IT Chapter 2 let its audience down
People better penny-wise up to this film.
I care a lot about horror movies. I spend a lot of time expanding on the conviction that good horror is political, that it always makes a statement, and all art should aim for the statements it makes to inspire positive change. This is why I’m going to structure my review of IT Chapter 2 with the praise first and the shortcomings second; although the praise is sincere, the shortcomings are very serious, and we should go forward reflecting on them to make horror better. Audiences were alienated and turned away from engaging in IT Chapter 2 because of what it did wrong, and honestly, in a genre meant to challenge our perceptions of reality, that is the worst effect that a horror movie can have.
In one sentence, IT Chapter 2 has many of the makings of an excellent and imagery-rich film about overcoming trauma, but it unfortunately works against its own best quality by making age-old mistakes of casual racism and political neutrality. This lack of bravery and sensitivity means many of IT Chapter 2’s viewers felt their wounds were re-opened by the film without any attempt to heal them along with the rest of the audience.

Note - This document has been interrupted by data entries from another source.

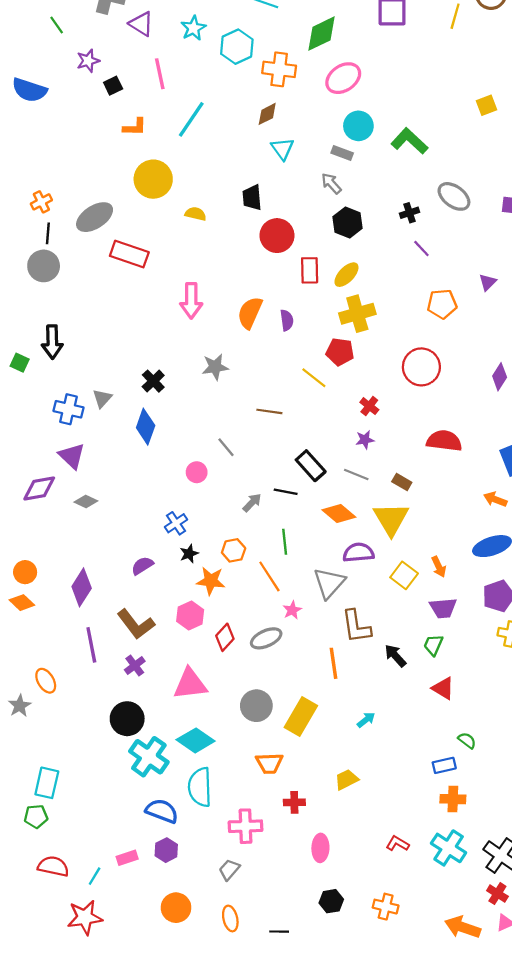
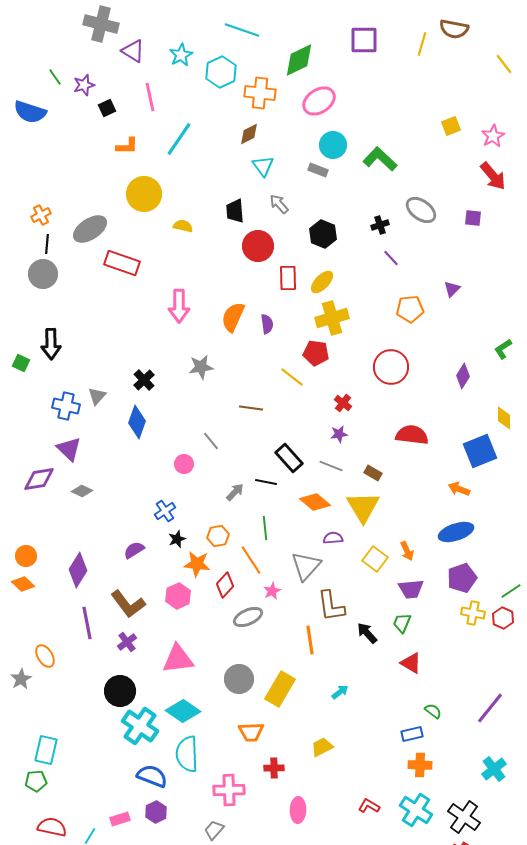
green line: (57, 25) -> (55, 77), moved
gray arrow: (331, 183) -> (279, 204), moved
purple semicircle: (358, 553) -> (333, 538), size x0.7
red diamond: (225, 637) -> (225, 585), moved

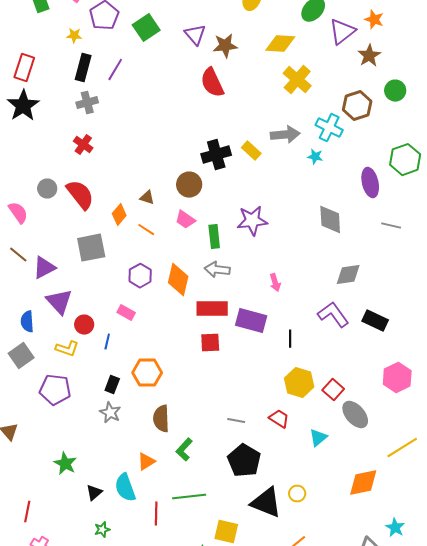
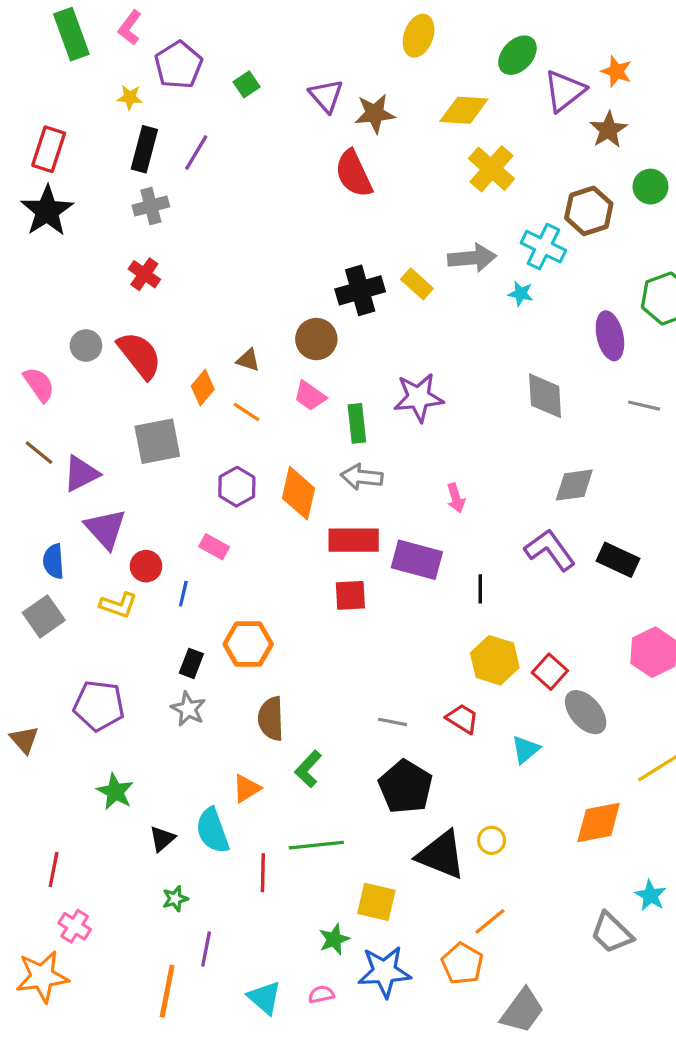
green square: (146, 28) -> (247, 84), size x0.6
purple pentagon: (55, 390) -> (99, 706), moved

You should know that I’m an enormous fan of IT, and that the first movie is one of my favourites. I love the franchise and the story, conceptually, for two reasons: One, it’s about healing from the hardest experiences we’ve had. Characters in IT extensively battle with abuse, grief, shame, and systematic oppression, and the film is brave enough to drag these extremely painful wounds into the light;Two, this internal battle is beautifully paralleled with an external, literal one, as Pennywise embodies the demons each character has to face with his psychoanalytic shapeshifting. This is the essence of what monsters are – fears and traumas, embodied – and IT is so iconic for horror fans perhaps it’s finally a movie starring what we all seem to agree we fear most: fear itself.
My praise for IT Chapter 2 is widely centered around the fact that I am an enormous monster nerd (monsters are, in fact, the topic of my honours research) and every time I see a scary movie I want to know what kind of new creature will emerge onto the scene. The scares in the film were predictable and nothing special, but the visuals of those scares were interesting enough for me to forgive. The movie crafts a few really engaging scenes structured around the deep, troubling mental landscapes of its characters. The monsters take inspiration from this patchwork of soft spots and manifest as incredibly conceptually complicated creatures as a result. They are fascinating to look at.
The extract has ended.